The diagram shows a common example of feedforward in motion control systems. This is a position controller using velocity feedforward. Position loop gain, K _P, scales the position error to create a velocity command. The larger the value of K _P, the more responsive the position loop will be. However, if K _P is set too large the system will become unstable. In all too many systems, even values of K _P large enough to border on instability still produce an insufficient level of responsiveness. Feedforward is a practical way to speed up these systems without producing the problems caused by high loop gains.

Feedforward usually requires that the command signal be differentiated. For the motion control example shown, the position profile was differentiated (d/dt) to create the velocity profile. The velocity profile is then scaled by K _F, and added to the signal created by the loop gain to form the velocity-loop command. Notice that the feedforward path does not form a loop with the motor. Unlike K _P, feedforward gain is outside the loop so it cannot make the system unstable.

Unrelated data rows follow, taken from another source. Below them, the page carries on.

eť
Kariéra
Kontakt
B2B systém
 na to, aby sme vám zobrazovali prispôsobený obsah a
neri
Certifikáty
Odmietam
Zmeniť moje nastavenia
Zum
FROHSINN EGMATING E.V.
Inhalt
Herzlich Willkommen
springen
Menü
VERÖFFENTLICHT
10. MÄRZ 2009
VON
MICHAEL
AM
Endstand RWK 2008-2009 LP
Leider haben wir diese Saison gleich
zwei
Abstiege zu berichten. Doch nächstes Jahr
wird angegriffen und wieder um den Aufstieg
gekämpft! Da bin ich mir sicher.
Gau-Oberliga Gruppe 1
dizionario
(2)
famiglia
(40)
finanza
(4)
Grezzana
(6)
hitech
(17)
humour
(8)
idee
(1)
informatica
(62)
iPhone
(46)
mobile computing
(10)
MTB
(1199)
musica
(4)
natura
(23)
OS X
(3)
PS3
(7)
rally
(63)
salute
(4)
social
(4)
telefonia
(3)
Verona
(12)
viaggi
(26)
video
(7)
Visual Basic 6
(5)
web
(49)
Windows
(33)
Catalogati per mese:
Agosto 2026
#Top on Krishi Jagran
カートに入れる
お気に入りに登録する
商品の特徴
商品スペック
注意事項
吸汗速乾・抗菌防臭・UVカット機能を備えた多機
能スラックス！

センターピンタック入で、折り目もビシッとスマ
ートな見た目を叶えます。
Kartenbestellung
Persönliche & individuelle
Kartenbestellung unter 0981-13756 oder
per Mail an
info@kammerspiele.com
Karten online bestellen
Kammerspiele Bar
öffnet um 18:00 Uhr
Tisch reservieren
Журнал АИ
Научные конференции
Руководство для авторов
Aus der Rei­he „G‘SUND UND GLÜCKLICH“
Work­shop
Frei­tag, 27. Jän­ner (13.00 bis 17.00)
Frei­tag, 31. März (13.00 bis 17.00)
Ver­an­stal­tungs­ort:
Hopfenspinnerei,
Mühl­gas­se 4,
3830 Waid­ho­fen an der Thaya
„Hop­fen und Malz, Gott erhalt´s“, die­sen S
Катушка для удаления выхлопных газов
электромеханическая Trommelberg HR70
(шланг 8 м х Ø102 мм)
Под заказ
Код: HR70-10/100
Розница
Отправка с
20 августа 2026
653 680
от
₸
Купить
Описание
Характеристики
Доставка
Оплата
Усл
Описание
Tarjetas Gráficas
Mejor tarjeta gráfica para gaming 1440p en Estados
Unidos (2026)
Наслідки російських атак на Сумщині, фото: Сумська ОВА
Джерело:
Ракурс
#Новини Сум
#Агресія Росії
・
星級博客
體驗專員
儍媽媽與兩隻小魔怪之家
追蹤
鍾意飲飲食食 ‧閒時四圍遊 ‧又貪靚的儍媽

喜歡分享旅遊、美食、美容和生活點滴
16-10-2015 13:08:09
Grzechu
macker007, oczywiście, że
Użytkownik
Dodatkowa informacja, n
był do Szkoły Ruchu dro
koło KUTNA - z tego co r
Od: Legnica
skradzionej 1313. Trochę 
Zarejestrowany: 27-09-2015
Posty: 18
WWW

Feedforward gains do have shortcomings. For one thing, they don't help the system respond to torque disturbances. The control system becomes aware of disturbances through the feedback loop; and by their nature, feedforward gains are outside that loop. Also, too much feedforward causes overshoot. For the example shown, if K _F is set too high, when the machine comes to a stop, it may slide well past the target position and then have to back up to the correct position.

Normally, the best way to tune a system is to start with zero feedforward gain and raise the loop gains as high as possible. Then, if the system needs to have better responsiveness, add in some feedforward. Be prepared to reduce the loop gains a little when adding feedforward. That's because even a little feedforward will often generate some overshoot; modest reductions in loop gain will cure that problem.

Feedforward can make a substantial improvement in system responsiveness. In motion control systems, it commonly speeds up machines by more than a factor of two.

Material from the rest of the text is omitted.